In fact, Docker only makes this problem worse: we have MORE virtual hosts, which are all running services, databases and caches in containers, because everything is now containerized, and can run side by side another container just like those "lego blocks" on the cargo train. Or at least that's the dream :)
I really shouldn't be beating on Docker, – it's a good technology. I just have a strong allergy to mass manias and obsessions. But I digress.
What I am talking about, is something I, as a developer, did not have in very high regard for a longest time, but something that grew on rapidly me during my days at ModCloth and Wanelo, and now I can not live without it.
It is a simple thing, known as .... (drumroll....)....
The answer to life, universe and everything....
Yes, the panacea is an old friend from the old days. Except it's younger than ever.
So how can I claim that a simple proxy can solve all of the above?
Let's start with the actual software: HAProxy is a HTTP/HTTPS/TCP proxy and connection pooling software that is built on top of
libevent, typically runs in a single process and is incredibly efficient. It is also some of the best software ever written in C. Seriously!
At the RubyConf Australia conference I recommended that you put
haproxy in front of your MOM. Let me clarify this point – it was mainly so that your MOM can failover to another you (or your sibling) in case you are too busy :) It's not so that you have two moms. Or is it?
haproxy Does the following:
automatic failover, stops sending traffic to a dead node, or while it's rebooting, in-memory queue size, failure actions, etc.
automatically add more backend servers if traffic increases
use in HTTP mode, or TCP mode – to failover redis, memcached, postgresql, etc.
- This one is a specialized proxy, meant to be used with PostgreSQL database, and this thing rocks!
- We chose transaction mode, and were able to reduce the number of connections from our application by a factor of 10 without any noticeable latency added.
- Redis / Memcached connection pooling proxy with automatic key-based sharding implemented.
- We sharded our redis cluster into 256 redis nodes, and application talked to it through haproxy first, then six twemproxy servers, talking to the actual redis servers.
- Need to failover to another Redis? Haproxy does that – switches to another twemproxy cluster or port.
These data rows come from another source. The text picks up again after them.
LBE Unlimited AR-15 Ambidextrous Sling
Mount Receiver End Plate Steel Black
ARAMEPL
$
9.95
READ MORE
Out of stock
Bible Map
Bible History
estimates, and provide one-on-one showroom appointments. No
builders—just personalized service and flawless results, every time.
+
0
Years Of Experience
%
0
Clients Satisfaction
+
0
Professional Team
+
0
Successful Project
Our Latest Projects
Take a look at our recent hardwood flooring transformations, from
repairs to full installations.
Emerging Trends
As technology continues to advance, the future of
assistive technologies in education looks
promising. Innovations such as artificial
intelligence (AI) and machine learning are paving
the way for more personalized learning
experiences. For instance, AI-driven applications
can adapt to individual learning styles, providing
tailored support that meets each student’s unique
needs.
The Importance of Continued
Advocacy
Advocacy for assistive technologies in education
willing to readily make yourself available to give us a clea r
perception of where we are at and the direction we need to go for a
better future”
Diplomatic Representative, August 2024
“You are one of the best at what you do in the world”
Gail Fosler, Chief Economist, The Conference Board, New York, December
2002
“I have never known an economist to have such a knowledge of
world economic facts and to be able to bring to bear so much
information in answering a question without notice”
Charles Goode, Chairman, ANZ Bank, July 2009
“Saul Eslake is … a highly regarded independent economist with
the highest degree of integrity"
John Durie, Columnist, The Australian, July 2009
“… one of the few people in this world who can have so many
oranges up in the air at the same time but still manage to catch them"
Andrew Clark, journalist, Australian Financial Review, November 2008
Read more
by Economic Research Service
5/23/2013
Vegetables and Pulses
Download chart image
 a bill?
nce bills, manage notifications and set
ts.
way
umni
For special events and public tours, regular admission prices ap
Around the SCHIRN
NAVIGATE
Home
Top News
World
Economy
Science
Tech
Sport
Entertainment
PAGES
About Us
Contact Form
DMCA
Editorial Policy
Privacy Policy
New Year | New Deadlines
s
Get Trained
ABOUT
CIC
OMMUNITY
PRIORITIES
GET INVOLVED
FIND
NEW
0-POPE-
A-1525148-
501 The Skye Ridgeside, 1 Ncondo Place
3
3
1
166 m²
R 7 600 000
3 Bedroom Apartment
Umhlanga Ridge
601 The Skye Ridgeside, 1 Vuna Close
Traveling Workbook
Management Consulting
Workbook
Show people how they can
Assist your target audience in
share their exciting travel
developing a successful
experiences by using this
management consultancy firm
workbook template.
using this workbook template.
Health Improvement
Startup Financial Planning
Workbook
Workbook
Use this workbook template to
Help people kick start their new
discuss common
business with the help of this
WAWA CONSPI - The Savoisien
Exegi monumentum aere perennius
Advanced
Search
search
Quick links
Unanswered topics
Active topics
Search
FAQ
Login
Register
So how do we solve each problem we listed upfront?
Service Discovery or Routing Encapsulation
My strong recommendation is to invest into building haproxy into your application stay, to serve as a "glue" or as a high-availability router. If you are using PostgreSQL you will do yourself a favor if you start using pgBouncer running on your application servers, so that you can collapse the crazy number of database connections that Rails likes to create into a much more reasonable set. Similarly, with Twemproxy – it's a fantastic piece of software that, in addition, will allow you to shard your redis or memcached backend by key.